Please retype the line that contains "Wrap output in" and all lines that follow it to the end of the entries below, exactly as they stand, with nothing added.

========================

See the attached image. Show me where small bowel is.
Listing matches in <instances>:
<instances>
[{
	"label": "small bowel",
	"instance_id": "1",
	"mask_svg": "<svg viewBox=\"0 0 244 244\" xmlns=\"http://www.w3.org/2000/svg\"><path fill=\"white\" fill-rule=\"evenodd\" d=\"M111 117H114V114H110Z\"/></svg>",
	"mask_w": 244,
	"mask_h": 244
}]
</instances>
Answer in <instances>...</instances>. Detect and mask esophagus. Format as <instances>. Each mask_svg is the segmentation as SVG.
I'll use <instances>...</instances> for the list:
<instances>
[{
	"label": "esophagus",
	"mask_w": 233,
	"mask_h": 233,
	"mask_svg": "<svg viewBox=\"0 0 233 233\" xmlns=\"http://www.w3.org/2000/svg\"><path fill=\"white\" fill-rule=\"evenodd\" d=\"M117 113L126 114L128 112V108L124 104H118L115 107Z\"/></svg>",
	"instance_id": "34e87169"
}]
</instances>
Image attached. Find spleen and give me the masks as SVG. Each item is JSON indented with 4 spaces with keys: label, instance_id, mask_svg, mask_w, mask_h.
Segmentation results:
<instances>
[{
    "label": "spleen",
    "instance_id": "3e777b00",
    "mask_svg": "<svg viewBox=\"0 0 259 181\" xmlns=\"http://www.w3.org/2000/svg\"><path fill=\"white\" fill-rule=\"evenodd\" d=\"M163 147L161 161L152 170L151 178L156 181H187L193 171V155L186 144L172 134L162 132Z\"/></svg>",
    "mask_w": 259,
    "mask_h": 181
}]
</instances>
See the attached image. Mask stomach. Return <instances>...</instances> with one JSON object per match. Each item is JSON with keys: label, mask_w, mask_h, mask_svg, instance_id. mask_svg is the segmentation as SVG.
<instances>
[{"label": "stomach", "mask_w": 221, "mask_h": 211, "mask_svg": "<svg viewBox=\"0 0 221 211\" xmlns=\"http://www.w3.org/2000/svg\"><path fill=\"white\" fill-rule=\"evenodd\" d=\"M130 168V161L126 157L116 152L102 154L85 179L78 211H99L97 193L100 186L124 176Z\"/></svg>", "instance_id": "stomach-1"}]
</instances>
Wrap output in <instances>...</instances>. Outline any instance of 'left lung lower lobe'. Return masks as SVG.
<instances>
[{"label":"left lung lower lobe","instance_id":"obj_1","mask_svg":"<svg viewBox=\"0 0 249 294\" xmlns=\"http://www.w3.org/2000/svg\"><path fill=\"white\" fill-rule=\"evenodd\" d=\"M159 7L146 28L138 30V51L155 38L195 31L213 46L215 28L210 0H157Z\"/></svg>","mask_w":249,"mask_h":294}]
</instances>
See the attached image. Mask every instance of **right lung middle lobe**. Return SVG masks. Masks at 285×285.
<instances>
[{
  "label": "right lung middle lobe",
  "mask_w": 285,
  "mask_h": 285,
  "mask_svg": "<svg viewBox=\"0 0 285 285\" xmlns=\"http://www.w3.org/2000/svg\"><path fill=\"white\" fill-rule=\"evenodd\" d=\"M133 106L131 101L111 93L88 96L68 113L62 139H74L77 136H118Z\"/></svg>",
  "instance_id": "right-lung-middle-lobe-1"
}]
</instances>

========================

# Solution to the problem
Wrap output in <instances>...</instances>. Outline any instance of 'left lung lower lobe'. Return masks as SVG.
<instances>
[{"label":"left lung lower lobe","instance_id":"obj_1","mask_svg":"<svg viewBox=\"0 0 249 294\" xmlns=\"http://www.w3.org/2000/svg\"><path fill=\"white\" fill-rule=\"evenodd\" d=\"M159 7L146 28L138 30V51L155 38L195 31L213 46L215 28L210 0H157Z\"/></svg>","mask_w":249,"mask_h":294}]
</instances>
See the attached image. Mask every instance of **right lung middle lobe**. Return SVG masks. Masks at 285×285.
<instances>
[{
  "label": "right lung middle lobe",
  "mask_w": 285,
  "mask_h": 285,
  "mask_svg": "<svg viewBox=\"0 0 285 285\" xmlns=\"http://www.w3.org/2000/svg\"><path fill=\"white\" fill-rule=\"evenodd\" d=\"M133 106L131 101L111 93L88 96L68 113L62 139H74L77 136H118Z\"/></svg>",
  "instance_id": "right-lung-middle-lobe-1"
}]
</instances>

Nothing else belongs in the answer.